- WORK TASK
Set down the lines of the data exactly, starting at the first and stopping after the line containing "ATVs, snowmobiles, and motorcycles for the".

(Records from a collection)
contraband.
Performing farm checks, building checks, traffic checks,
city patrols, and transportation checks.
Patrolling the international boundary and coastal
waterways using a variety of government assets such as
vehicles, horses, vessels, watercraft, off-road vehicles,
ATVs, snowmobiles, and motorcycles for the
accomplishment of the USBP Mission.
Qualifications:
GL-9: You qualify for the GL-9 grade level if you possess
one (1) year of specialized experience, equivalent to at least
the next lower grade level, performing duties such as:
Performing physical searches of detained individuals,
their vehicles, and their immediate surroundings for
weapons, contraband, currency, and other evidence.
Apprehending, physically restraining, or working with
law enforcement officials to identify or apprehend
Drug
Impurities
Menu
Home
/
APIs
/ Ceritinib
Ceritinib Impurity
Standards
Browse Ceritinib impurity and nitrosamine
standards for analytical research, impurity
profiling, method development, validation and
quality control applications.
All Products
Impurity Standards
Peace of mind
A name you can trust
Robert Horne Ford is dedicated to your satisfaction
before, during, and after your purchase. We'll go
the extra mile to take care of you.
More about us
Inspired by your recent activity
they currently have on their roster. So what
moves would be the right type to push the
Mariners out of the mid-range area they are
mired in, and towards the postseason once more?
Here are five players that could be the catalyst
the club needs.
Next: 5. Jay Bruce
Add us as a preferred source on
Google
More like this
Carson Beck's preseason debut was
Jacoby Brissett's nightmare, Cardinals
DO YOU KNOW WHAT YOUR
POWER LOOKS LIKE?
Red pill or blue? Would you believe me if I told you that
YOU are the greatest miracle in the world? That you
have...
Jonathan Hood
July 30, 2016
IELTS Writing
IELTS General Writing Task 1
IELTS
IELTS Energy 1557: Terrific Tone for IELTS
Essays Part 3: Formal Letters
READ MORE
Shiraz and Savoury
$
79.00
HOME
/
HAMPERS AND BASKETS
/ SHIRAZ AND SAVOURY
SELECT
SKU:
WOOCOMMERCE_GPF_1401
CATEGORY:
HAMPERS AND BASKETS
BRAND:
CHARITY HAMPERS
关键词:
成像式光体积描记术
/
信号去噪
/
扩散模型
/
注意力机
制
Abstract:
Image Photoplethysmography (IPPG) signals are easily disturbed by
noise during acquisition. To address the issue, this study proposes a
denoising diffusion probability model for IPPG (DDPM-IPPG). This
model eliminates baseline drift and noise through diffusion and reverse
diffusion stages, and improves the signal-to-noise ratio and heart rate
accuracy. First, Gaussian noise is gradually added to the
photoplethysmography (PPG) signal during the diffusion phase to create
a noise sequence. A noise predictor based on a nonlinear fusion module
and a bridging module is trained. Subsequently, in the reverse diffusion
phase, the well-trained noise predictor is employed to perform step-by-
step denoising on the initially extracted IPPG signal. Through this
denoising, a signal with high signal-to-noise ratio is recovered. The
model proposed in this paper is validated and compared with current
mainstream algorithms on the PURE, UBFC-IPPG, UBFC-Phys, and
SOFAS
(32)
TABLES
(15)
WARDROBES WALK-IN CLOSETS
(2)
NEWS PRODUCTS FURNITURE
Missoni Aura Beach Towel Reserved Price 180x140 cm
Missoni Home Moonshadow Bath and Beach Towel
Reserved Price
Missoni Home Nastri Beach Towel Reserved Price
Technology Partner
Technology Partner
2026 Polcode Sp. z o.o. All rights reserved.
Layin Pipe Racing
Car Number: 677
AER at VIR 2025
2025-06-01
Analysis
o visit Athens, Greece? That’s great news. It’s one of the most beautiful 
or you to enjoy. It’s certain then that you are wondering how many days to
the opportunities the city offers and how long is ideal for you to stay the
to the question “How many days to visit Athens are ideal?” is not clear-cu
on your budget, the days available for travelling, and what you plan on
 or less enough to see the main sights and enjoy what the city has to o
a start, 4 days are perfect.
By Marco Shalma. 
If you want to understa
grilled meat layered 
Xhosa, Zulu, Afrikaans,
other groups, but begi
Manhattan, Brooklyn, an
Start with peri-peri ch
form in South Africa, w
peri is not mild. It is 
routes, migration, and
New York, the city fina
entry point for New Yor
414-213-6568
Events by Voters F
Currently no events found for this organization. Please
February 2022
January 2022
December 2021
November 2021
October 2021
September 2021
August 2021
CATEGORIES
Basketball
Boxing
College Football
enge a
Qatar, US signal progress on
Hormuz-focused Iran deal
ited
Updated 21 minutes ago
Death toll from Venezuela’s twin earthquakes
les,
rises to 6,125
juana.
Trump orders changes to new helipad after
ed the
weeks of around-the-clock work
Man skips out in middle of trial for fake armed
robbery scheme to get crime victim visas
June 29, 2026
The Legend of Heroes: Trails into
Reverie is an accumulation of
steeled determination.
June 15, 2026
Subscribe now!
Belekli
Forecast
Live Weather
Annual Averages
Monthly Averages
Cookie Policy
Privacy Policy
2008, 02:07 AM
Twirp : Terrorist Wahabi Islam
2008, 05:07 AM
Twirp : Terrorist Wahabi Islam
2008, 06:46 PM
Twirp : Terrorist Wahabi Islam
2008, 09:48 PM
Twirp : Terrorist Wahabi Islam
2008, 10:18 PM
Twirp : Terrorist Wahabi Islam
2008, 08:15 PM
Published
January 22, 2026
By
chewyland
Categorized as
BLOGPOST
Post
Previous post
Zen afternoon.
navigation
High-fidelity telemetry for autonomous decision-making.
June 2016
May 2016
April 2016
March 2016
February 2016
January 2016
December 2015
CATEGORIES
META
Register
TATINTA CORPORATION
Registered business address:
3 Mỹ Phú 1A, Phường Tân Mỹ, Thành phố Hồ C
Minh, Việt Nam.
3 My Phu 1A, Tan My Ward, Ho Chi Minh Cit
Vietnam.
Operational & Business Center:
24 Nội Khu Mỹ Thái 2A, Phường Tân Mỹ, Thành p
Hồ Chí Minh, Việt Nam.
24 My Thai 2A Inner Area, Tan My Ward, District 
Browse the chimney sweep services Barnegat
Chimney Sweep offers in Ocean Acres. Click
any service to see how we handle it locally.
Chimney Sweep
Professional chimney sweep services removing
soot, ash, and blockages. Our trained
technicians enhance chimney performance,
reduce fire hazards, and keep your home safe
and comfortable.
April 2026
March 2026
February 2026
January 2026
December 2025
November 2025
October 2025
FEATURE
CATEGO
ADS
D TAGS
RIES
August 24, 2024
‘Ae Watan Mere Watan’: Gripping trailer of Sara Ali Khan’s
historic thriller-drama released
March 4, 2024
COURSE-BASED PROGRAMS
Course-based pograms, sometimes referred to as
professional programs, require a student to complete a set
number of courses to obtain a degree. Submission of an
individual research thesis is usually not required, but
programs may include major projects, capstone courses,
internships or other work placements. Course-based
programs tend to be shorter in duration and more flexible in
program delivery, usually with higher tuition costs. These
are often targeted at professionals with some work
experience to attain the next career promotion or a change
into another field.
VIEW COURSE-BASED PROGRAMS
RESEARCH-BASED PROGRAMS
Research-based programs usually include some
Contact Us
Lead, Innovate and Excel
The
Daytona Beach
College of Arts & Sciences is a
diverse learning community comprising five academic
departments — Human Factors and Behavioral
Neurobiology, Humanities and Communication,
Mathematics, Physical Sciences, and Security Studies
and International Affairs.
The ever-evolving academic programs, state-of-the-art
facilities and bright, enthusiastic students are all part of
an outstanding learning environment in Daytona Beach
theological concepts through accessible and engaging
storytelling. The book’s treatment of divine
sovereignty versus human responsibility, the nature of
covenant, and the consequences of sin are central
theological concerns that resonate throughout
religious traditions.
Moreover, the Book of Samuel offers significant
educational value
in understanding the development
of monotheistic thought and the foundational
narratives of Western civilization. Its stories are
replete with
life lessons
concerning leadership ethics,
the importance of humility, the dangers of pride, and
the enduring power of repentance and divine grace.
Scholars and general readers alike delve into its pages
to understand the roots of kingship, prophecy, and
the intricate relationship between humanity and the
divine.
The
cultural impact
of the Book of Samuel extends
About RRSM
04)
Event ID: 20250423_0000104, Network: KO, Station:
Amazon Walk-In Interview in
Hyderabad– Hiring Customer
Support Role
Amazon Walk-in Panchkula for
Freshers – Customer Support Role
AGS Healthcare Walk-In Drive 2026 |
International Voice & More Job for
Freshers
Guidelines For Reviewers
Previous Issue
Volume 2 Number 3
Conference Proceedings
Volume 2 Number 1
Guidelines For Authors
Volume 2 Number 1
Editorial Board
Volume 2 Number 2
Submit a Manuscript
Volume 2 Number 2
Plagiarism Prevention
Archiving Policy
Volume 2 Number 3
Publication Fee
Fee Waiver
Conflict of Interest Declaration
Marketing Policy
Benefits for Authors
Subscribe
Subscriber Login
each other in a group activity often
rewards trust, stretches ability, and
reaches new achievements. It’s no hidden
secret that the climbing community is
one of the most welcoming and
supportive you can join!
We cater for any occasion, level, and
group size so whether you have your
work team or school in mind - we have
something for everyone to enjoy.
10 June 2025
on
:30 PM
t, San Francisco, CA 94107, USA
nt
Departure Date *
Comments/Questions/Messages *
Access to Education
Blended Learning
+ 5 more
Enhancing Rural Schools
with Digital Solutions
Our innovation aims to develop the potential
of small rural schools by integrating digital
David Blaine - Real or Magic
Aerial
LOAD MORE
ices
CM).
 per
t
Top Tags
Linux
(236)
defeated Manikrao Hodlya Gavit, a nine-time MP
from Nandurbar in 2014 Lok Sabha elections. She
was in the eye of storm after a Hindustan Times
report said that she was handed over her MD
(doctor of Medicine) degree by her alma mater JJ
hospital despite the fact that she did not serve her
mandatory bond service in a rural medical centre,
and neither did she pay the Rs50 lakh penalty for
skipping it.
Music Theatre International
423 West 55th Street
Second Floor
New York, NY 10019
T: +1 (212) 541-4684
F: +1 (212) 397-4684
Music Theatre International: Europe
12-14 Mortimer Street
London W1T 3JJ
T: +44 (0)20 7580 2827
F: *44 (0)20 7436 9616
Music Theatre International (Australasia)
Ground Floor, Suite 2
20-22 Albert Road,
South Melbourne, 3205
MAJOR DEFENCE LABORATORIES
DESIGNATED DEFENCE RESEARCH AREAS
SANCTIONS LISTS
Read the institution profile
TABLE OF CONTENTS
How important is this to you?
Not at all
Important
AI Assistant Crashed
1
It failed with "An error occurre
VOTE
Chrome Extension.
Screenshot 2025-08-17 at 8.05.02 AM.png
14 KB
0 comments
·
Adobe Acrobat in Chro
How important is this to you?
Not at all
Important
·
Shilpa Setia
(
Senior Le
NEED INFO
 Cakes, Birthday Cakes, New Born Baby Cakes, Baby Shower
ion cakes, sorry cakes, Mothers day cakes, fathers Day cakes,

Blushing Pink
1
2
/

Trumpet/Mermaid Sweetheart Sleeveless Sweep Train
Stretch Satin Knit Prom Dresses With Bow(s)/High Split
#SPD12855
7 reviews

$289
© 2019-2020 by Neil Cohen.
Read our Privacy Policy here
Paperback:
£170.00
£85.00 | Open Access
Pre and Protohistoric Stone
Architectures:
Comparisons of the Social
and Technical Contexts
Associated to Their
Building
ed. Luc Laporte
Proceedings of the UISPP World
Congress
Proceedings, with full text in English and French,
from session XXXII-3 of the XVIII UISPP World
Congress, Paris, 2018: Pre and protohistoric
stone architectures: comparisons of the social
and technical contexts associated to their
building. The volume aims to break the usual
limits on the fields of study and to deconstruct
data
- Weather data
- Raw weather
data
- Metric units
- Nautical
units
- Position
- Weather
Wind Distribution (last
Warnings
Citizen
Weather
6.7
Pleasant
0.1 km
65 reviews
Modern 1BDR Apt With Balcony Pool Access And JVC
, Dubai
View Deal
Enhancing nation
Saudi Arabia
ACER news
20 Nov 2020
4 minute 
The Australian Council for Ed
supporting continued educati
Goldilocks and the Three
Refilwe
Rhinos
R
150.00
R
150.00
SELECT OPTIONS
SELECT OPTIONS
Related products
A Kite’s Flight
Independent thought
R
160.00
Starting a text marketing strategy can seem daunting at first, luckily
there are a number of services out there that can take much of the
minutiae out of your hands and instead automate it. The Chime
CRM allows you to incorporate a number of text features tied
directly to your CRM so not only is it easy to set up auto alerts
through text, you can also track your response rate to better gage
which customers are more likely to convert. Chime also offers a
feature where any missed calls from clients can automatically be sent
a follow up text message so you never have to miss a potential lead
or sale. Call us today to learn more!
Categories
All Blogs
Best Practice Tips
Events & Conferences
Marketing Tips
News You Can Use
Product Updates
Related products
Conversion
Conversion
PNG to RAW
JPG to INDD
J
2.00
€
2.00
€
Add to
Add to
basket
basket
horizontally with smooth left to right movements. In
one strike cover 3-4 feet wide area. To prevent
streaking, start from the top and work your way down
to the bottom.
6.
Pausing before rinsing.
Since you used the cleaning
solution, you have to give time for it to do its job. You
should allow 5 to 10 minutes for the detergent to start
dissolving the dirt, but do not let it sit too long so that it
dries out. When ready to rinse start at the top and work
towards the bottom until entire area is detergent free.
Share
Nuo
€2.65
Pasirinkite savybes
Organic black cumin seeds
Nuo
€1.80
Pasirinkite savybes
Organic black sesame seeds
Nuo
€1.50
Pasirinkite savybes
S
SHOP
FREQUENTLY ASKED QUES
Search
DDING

- ANSWER TO THE EXERCISE
contraband.
Performing farm checks, building checks, traffic checks,
city patrols, and transportation checks.
Patrolling the international boundary and coastal
waterways using a variety of government assets such as
vehicles, horses, vessels, watercraft, off-road vehicles,
ATVs, snowmobiles, and motorcycles for the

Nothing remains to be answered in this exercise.